■ Dataset extract ■
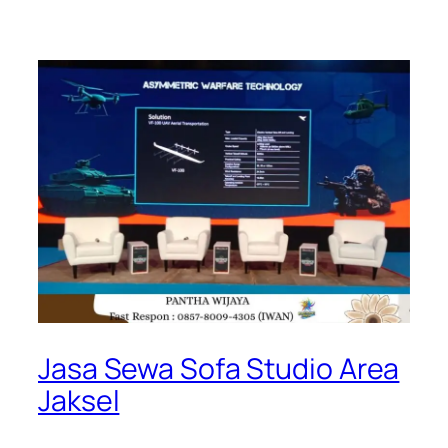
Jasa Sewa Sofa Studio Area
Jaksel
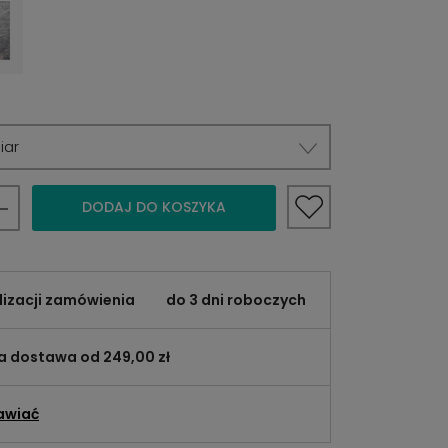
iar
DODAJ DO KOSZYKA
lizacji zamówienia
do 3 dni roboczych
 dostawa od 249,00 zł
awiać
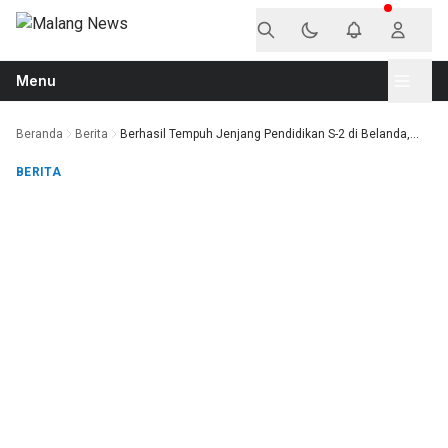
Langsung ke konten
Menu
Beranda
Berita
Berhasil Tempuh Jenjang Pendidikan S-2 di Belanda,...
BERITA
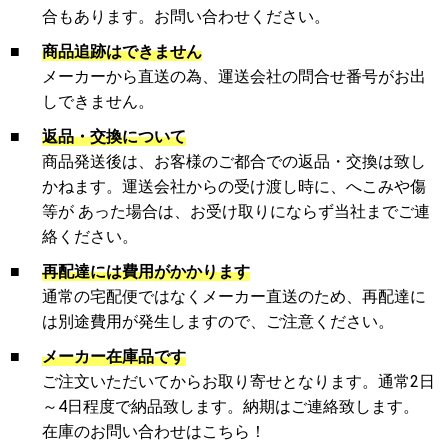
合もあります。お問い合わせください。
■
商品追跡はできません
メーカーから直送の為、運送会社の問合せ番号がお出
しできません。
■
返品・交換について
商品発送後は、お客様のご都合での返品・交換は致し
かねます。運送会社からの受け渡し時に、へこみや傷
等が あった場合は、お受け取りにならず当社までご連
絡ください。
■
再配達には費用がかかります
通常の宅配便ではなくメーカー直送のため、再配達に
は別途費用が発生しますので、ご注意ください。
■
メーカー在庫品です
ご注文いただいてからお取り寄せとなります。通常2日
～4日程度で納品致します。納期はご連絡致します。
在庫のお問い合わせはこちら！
---
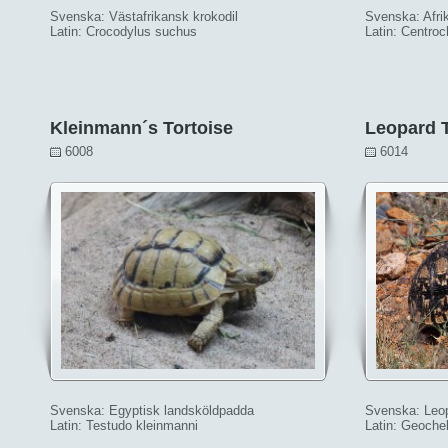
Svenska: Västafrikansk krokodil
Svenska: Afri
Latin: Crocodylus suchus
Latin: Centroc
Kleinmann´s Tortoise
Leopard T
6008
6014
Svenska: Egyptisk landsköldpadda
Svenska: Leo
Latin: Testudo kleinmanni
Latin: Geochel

■ Aim of the exercise ■
In the listing above, find the line containing "かねます。運送会社からの受け渡し時に、へこみや傷" and the line containing "在庫のお問い合わせはこちら！". Output them and every line between, exactly, and nothing else.

■ Written solution ■
かねます。運送会社からの受け渡し時に、へこみや傷
等が あった場合は、お受け取りにならず当社までご連
絡ください。
■
再配達には費用がかかります
通常の宅配便ではなくメーカー直送のため、再配達に
は別途費用が発生しますので、ご注意ください。
■
メーカー在庫品です
ご注文いただいてからお取り寄せとなります。通常2日
～4日程度で納品致します。納期はご連絡致します。
在庫のお問い合わせはこちら！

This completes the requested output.